We analyzed 250,000 LLM citations across ChatGPT, Perplexity, and Gemini to identify the exact content patterns that drive AI citation — the results surprised us.

Over six months, the AeoAudit research team collected and analyzed 250,000 AI citations from ChatGPT (GPT-4o), Perplexity Pro, and Gemini Advanced. We cross-referenced these citations against 47 content and technical signals to identify which factors most reliably predict citation selection.
Contrary to traditional SEO wisdom, domain authority (DA) had only a modest correlation (r=0.31) with citation frequency. In contrast, the position of the answer within the content — specifically whether the core answer appeared in the first 150 words — had a correlation of r=0.71 with citation frequency.
Content structured as explicit question-answer pairs (using H3 headers phrased as questions followed by direct answers) had a 2.1× higher citation rate than comparable content without this structure.

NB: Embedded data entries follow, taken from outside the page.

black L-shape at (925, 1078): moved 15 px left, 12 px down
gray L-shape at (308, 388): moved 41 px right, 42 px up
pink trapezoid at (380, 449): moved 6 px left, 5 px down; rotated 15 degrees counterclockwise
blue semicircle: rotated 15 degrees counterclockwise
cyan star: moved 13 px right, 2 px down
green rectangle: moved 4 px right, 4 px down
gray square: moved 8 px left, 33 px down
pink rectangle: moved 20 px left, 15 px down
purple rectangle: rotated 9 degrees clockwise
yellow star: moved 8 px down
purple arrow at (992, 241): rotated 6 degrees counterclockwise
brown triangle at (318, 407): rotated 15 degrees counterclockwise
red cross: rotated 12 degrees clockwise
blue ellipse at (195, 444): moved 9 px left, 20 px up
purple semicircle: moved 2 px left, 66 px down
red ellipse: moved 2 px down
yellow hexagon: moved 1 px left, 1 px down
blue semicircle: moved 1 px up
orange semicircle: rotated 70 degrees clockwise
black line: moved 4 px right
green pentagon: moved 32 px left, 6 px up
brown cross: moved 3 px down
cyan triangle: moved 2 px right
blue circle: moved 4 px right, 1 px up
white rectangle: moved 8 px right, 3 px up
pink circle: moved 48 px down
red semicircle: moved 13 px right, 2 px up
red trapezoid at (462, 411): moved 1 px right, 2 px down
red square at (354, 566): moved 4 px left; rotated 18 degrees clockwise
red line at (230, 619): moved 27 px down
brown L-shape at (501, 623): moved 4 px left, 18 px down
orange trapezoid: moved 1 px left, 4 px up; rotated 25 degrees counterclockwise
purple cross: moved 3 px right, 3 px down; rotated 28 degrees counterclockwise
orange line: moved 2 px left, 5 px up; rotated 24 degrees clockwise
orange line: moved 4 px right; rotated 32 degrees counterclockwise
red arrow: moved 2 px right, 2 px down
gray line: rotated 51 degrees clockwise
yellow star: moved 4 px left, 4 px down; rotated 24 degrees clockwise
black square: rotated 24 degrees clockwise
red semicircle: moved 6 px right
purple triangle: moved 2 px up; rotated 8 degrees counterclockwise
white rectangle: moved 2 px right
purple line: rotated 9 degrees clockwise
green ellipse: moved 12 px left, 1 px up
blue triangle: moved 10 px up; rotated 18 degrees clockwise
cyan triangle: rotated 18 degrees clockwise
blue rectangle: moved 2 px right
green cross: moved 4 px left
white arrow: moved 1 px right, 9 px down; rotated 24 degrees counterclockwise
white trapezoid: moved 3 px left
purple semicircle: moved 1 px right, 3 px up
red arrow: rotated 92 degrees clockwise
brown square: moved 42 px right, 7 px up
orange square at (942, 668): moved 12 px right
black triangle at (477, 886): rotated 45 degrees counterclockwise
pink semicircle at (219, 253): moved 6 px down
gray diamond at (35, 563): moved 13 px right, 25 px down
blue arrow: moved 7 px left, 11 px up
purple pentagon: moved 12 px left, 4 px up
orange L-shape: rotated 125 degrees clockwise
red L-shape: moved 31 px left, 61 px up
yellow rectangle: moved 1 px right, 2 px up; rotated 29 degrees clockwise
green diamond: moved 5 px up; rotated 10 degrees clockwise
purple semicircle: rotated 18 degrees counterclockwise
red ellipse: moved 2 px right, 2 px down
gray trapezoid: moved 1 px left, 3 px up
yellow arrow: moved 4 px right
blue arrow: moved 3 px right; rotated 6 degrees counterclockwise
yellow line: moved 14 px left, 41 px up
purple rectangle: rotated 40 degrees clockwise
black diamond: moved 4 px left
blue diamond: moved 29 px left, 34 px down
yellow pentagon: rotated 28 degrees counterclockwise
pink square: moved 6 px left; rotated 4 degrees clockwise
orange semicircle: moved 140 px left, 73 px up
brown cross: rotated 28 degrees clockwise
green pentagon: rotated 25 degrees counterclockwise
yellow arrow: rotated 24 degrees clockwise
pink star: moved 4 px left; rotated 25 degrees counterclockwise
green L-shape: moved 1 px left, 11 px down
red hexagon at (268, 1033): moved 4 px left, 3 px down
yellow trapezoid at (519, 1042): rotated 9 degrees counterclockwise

Content containing specific numerical data, statistics, or quantified claims was cited 1.8× more frequently than content making equivalent qualitative claims. When the numerical data was attributed to a named study or organization, the citation rate increased by an additional 40%.
Pages with valid structured data were cited 3.2× more frequently than pages without schema markup, even when controlling for content quality and domain authority. FAQPage schema showed the strongest individual effect.
These findings validate the core hypothesis of AEO: AI systems are retrieval machines optimized for answer quality, not popularity signals. The brands that will win in AI search are those who structure their content to be unambiguously helpful and machine-readable.